Escribo desde las pausas entre las vidas que me corresponden. En realidad es solo una vida pero fluctúa y se transforma. Laia mordía hace poco un muñeco pollo que reclamamos en una promoción de Kokoriko hace quince años. Cuando reclamamos ese pollo a cambio de una hamburguesa (probablemente la mejor promoción de comida rápida jamás ofrecida por un negocio colombiano) no pensamos que algún día una hija hecha de los dos jugaría con él. Pero aquí está: ya tiene dos años, hace algo parecido a hablar, es caprichosa y malgeniada ocasionalmente pero también genuinamente cariñosa. Le gusta ser independiente y libre. Todavía le da duro la llegada a la guardería.
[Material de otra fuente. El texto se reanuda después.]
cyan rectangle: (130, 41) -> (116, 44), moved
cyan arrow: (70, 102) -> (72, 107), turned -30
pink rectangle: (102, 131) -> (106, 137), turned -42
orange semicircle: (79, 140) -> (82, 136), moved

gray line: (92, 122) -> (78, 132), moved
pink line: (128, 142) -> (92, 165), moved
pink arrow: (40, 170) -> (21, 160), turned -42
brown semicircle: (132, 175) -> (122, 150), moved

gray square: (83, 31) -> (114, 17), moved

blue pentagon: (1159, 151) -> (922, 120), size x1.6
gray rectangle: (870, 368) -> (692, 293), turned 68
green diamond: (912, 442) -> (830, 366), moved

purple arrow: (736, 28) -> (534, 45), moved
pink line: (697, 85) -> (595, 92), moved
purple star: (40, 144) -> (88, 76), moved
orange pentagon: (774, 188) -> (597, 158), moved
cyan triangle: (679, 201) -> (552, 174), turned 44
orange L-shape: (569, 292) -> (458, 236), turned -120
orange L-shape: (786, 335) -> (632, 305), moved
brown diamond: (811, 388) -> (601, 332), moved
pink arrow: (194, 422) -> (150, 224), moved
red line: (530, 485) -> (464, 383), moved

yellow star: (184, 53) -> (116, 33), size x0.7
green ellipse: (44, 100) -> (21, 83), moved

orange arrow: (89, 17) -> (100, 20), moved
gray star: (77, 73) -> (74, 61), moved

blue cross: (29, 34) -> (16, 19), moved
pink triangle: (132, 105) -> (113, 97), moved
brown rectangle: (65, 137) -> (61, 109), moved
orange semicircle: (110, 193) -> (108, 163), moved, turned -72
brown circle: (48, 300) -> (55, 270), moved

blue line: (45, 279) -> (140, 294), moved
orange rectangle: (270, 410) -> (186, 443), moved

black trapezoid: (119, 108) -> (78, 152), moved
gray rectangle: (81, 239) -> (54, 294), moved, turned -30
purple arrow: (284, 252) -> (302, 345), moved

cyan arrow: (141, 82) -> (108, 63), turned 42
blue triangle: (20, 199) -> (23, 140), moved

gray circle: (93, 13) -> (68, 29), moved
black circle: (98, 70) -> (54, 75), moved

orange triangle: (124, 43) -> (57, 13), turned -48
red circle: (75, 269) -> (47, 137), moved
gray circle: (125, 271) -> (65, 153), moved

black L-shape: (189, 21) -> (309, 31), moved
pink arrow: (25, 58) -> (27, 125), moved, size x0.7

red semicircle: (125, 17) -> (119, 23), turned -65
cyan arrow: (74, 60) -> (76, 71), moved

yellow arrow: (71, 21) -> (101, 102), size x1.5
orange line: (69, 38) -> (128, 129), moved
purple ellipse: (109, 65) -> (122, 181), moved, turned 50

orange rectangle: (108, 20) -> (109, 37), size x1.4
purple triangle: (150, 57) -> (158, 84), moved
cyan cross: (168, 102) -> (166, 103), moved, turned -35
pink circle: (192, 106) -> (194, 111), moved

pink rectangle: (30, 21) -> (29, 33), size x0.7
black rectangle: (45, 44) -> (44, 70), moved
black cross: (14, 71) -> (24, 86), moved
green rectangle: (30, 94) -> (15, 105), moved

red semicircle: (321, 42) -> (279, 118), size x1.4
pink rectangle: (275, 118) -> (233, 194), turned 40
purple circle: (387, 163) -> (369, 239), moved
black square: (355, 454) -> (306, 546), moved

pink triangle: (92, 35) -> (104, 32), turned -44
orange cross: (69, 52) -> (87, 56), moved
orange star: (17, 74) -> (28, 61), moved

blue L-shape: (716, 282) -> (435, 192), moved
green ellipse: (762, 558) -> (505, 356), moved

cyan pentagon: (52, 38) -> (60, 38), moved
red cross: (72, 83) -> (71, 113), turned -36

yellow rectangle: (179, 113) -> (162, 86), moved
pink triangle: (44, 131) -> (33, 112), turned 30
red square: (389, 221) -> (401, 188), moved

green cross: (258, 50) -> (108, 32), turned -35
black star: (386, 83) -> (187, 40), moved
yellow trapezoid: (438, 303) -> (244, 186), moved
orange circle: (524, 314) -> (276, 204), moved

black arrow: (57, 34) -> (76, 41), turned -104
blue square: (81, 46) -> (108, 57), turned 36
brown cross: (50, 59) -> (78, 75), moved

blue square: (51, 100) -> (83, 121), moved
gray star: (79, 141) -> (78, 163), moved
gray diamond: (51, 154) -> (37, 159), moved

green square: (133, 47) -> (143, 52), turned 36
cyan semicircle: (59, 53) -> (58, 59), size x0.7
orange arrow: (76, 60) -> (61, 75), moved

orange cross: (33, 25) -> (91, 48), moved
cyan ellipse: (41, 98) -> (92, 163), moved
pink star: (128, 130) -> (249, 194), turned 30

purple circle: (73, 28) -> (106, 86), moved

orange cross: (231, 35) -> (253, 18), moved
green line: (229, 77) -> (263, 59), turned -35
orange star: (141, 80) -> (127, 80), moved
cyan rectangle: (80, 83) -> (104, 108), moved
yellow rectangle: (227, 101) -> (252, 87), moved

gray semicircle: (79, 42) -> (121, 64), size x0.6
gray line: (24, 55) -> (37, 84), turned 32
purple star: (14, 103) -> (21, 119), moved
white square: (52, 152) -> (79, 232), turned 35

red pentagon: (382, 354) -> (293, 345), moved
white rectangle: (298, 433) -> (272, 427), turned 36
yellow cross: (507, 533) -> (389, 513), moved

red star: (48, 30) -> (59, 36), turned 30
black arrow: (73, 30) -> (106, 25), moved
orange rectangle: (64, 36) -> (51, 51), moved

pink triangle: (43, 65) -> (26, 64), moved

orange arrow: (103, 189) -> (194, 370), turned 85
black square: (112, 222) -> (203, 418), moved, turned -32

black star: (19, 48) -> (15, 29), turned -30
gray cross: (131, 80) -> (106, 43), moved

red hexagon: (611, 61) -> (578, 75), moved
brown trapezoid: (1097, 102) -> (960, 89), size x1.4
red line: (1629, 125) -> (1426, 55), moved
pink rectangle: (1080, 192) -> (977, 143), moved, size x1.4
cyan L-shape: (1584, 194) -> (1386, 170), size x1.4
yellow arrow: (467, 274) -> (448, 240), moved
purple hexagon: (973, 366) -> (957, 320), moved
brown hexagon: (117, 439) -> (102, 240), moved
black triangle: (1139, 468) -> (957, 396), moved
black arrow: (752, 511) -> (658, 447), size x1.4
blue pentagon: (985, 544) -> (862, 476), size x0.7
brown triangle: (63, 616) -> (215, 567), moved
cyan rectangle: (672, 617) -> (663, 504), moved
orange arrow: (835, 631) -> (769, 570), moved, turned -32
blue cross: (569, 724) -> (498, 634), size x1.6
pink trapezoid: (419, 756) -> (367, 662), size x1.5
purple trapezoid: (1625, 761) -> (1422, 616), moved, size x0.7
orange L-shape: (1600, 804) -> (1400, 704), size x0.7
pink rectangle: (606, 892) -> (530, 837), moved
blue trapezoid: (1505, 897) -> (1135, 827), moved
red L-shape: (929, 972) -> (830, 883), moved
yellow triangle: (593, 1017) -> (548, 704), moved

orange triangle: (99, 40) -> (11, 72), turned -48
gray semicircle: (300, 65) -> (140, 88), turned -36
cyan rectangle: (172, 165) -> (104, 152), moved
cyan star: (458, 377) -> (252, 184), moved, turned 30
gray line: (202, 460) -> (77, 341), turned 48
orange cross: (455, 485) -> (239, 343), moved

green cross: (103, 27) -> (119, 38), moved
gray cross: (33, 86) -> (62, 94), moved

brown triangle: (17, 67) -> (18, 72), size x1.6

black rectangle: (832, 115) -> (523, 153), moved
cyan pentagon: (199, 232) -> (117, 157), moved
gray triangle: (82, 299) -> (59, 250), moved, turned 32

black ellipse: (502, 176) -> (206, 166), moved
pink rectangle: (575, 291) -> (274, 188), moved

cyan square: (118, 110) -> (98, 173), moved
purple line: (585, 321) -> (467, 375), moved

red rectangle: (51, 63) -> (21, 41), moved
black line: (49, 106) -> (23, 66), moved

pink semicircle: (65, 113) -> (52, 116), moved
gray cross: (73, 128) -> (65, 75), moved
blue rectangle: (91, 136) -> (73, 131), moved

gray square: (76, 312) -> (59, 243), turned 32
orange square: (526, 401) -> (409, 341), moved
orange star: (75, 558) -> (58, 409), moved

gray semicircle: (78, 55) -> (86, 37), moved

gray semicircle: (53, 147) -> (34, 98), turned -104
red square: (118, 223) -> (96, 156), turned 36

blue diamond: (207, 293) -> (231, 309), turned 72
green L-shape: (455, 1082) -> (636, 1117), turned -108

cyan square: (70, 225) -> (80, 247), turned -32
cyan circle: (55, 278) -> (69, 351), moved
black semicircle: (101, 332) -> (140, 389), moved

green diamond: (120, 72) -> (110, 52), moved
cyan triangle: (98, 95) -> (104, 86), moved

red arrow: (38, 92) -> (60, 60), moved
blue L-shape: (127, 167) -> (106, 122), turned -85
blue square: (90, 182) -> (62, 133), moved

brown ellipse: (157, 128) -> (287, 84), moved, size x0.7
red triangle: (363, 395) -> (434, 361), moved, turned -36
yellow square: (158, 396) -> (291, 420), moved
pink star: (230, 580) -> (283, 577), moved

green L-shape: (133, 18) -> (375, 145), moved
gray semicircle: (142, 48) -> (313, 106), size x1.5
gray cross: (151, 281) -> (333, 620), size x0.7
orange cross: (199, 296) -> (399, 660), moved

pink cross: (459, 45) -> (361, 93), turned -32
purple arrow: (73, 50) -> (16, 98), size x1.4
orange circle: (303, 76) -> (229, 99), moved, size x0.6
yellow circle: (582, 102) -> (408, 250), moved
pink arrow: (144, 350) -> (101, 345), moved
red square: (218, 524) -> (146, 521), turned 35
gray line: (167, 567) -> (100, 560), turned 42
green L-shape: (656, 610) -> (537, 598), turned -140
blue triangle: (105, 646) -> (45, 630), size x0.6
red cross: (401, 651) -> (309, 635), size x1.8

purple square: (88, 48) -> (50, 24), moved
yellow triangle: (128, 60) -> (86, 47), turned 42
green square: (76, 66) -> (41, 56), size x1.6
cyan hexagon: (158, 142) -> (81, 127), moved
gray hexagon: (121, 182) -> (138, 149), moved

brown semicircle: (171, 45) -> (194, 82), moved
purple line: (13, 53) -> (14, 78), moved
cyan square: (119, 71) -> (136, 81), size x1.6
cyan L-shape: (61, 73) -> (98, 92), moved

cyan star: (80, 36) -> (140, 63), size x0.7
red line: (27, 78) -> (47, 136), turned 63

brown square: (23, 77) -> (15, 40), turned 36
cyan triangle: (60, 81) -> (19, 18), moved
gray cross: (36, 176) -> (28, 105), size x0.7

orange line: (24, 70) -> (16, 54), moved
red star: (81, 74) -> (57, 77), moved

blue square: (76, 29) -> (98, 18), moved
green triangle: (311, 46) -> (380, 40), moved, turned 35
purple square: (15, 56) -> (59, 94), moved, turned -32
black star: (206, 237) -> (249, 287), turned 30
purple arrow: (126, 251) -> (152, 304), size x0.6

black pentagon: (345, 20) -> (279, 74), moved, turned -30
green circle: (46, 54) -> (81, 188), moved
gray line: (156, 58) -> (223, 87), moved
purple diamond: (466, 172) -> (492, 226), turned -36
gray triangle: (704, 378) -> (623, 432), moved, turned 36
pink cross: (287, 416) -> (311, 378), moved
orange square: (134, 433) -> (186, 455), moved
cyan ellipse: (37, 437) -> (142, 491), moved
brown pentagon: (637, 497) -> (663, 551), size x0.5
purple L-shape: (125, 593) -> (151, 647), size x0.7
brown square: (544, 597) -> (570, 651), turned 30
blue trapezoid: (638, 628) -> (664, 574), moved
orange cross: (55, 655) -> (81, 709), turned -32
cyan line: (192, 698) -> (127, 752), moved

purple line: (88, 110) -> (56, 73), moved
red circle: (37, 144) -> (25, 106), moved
Estoy a punto de terminar mi curso de seis semanas en la universidad. Como siempre, el trabajo con estudiantes es edificante. Lástima que sea tan efímero. En todo caso yo me esfuerzo y preparo las clases e intento ofrecerles algo más que una reiteración de contenidos más o menos insustanciales. Desde mi posición como instructor temporal muy ocasional no hay mucho más que pueda hacer. Los profesores oficiales de la universidad (quienes sí podrían tener una influencia positiva y sostenida en los muchachos y que son responsables del futuro que esos programas les ofrecen) tienden a evadir esos cursos básicos y los desprecian como ejercicios menores, casi castigos, que deben soportar con renuencia a cambio del tiempo y fondos que reciben para hacer esencialmente lo que les plazca bajo la promesa de que sus ombliguismos intelectuales son determinantes para el desarrollo de la sociedad. En los intermedios entre clases trabajo en varios proyectos, más que todo relacionados con exploración y organización de conjuntos de datos. Parece que habrá más trabajo en esa línea durante este otoño. Conseguir cursos para dictar es muy difícil. Tengo una prioridad bajísima debido a que no tengo vínculos profesionales con la universidad. Soy la opción cuando no tienen más opción. Igual seguiré presentándome cada año porque disfruto hacerlo aunque a veces me agobie. Mi molestia con todo lo “académico” (sus pretensiones y sus engaños) es cada vez más intensa.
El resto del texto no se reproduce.